Instructions to follow
Look for "Produktionsanlage im chinesischen" in the entries below. Then write out exactly the line that holds it and every line after it, to the last, and nothing else.

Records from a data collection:
+--
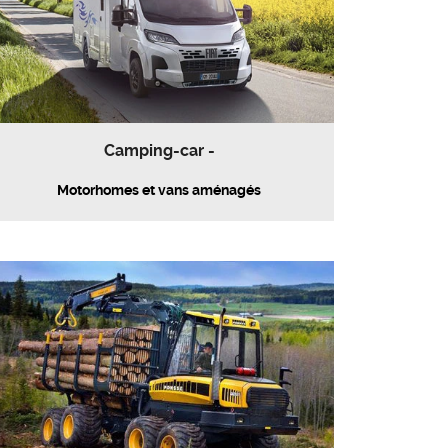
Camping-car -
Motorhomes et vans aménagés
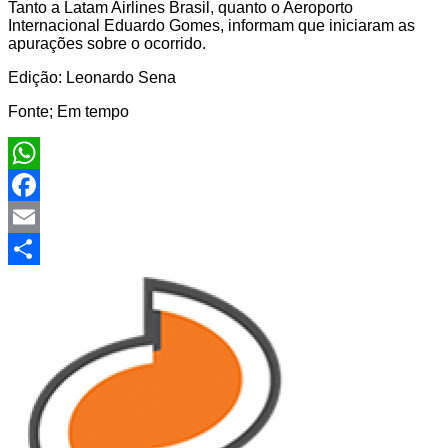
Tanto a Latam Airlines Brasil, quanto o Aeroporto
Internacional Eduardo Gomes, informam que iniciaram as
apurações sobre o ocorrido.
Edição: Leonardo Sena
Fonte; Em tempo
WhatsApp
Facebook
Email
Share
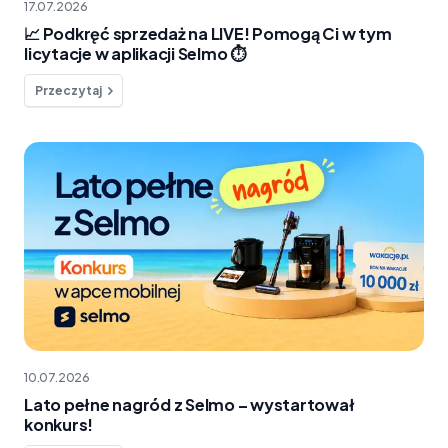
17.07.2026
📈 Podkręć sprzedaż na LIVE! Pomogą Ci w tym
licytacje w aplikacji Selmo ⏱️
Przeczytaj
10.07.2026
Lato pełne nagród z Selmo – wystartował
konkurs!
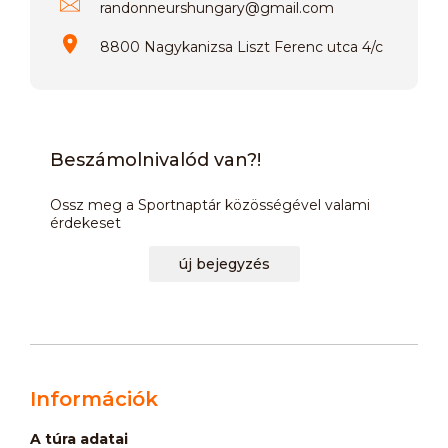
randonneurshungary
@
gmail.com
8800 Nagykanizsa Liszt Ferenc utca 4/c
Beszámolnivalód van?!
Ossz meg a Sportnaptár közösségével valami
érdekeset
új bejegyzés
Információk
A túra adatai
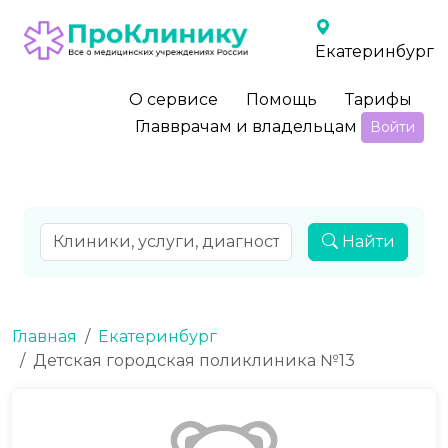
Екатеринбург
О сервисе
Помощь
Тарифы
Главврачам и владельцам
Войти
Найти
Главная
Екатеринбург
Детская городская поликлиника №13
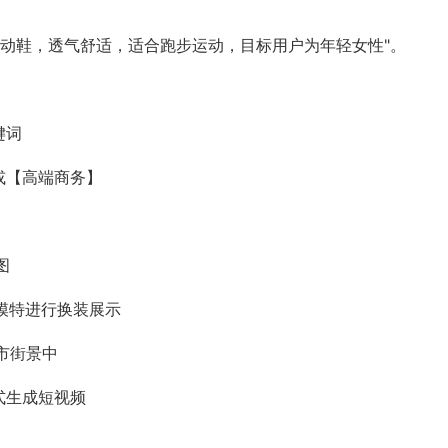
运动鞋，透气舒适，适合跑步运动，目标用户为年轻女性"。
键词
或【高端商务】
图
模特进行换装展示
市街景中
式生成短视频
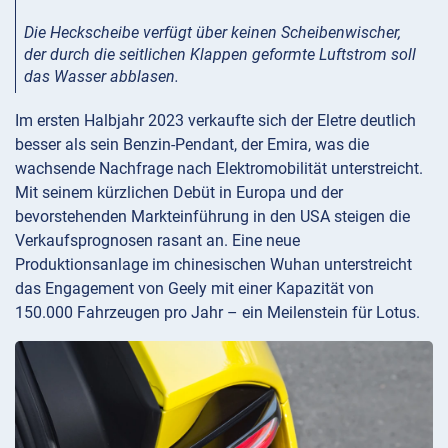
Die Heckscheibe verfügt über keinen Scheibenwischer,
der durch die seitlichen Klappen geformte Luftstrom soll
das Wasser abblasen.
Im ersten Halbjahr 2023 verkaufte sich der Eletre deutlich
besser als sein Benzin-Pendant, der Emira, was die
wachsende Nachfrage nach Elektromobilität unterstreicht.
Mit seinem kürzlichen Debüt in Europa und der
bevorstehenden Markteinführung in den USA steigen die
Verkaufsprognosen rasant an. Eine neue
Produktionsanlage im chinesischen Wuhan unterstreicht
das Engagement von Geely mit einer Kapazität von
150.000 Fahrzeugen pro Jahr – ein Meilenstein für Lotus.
+--
Result
Produktionsanlage im chinesischen Wuhan unterstreicht
das Engagement von Geely mit einer Kapazität von
150.000 Fahrzeugen pro Jahr – ein Meilenstein für Lotus.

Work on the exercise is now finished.